(Stored dataset items)
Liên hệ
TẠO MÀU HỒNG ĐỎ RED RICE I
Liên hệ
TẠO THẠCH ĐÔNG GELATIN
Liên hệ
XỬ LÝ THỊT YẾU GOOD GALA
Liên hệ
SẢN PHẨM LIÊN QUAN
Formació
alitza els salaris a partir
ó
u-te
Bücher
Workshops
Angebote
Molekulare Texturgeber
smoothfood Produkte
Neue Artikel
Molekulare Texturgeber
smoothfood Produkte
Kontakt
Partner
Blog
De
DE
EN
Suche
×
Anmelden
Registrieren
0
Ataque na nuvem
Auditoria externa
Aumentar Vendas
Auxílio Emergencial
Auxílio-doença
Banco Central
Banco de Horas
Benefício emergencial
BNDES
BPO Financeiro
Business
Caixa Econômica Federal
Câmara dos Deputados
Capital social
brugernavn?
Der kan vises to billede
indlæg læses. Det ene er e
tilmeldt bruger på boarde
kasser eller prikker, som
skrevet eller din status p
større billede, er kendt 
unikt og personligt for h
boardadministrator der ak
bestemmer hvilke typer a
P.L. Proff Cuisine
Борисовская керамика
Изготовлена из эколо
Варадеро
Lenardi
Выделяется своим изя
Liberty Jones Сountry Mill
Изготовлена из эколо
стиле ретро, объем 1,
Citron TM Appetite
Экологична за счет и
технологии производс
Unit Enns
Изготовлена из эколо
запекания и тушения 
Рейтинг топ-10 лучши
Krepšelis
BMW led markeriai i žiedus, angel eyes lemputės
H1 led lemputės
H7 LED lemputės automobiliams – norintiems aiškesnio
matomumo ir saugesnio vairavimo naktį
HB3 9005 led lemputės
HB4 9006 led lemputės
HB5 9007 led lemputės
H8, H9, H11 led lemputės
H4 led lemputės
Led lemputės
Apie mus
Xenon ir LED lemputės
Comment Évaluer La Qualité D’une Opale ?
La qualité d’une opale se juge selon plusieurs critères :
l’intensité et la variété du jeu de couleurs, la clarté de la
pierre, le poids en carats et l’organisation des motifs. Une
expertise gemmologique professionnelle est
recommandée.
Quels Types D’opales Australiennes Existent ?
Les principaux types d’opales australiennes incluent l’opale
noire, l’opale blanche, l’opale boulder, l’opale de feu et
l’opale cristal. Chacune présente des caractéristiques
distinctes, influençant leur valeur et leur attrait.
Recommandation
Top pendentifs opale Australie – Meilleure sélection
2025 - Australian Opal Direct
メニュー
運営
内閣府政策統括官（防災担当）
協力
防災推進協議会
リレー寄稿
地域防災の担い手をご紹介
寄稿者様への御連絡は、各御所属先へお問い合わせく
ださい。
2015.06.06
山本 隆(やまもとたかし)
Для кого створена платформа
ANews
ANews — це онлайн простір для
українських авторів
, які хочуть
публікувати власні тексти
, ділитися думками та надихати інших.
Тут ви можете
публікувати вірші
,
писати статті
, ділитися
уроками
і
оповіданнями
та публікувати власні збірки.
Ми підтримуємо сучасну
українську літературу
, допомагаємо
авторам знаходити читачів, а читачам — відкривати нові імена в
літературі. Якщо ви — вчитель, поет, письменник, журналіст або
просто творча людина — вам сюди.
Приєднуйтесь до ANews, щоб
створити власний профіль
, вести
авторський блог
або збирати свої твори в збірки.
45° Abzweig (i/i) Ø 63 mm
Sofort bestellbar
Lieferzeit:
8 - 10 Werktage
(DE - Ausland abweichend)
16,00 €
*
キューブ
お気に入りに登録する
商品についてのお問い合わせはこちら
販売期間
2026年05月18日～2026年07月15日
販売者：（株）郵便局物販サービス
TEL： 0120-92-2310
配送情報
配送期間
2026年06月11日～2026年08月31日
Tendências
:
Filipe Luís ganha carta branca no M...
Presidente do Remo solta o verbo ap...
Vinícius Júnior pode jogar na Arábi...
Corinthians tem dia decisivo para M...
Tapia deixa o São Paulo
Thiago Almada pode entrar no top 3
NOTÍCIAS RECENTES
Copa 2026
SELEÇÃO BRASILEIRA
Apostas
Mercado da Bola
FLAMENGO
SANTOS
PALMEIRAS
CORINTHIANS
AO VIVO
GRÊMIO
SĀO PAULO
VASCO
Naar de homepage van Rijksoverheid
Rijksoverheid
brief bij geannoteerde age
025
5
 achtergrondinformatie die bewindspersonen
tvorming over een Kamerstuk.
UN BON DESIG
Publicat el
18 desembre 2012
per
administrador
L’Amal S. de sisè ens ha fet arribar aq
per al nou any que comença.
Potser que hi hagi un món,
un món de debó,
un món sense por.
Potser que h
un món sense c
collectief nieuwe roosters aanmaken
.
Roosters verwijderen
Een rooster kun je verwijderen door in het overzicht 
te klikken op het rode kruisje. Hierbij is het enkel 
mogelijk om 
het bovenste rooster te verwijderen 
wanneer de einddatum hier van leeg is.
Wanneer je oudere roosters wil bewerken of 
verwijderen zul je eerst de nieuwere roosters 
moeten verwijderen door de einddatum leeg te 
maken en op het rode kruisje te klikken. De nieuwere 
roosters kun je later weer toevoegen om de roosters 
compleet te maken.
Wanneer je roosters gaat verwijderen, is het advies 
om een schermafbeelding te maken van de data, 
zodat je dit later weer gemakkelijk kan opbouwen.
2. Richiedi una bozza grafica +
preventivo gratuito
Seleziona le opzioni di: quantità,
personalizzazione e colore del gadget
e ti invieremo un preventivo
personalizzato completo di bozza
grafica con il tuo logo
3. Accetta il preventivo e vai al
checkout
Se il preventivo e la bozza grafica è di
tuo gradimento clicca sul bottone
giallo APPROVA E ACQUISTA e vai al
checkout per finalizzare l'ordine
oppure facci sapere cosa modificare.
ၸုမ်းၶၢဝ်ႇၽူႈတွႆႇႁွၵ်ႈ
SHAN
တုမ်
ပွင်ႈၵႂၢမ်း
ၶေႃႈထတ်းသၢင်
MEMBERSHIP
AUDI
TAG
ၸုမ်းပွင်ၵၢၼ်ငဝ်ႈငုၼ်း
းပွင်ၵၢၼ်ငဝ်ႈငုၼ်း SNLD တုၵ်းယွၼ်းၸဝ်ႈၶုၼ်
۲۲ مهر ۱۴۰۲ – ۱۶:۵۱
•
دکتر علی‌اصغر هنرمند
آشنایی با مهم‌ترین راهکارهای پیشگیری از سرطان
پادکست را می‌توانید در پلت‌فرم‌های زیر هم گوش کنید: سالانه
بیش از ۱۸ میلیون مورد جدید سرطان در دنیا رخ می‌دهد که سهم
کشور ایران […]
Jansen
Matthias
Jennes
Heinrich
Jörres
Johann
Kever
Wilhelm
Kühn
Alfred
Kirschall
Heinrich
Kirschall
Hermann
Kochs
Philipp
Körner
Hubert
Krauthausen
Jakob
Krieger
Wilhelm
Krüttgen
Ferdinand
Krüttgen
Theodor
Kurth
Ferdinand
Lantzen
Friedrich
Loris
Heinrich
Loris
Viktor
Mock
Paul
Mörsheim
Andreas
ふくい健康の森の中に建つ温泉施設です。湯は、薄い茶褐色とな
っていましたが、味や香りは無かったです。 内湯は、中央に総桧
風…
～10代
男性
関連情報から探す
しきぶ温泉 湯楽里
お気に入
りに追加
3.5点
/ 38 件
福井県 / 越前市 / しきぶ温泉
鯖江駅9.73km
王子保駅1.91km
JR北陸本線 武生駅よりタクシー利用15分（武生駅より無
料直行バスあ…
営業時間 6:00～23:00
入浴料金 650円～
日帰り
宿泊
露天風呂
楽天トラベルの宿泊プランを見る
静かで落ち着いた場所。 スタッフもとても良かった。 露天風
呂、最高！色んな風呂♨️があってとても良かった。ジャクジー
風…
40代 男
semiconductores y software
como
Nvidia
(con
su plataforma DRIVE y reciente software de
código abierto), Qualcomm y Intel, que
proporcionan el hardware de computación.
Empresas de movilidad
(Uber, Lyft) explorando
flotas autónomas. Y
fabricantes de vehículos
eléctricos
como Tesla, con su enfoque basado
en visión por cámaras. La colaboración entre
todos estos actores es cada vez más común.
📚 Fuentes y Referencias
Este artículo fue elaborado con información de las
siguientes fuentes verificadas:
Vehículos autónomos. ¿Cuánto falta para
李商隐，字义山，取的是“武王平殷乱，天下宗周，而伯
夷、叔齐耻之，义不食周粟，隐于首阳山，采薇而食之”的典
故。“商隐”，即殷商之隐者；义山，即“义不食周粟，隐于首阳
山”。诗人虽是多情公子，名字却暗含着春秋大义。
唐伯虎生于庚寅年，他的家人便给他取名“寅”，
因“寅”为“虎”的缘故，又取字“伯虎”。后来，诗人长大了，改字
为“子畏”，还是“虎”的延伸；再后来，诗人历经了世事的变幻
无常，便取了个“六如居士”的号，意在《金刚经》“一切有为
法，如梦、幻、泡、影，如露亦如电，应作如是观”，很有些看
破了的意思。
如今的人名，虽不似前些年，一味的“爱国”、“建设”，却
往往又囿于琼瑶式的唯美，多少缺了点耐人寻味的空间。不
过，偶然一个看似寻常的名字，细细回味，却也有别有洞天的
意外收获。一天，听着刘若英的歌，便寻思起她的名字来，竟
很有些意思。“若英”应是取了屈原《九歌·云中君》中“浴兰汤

- _WORK TASK_
All lines of the records above with the word "Rijksoverheid" in them are to be copied.

- _RESPONSE BOX_
Naar de homepage van Rijksoverheid
Rijksoverheid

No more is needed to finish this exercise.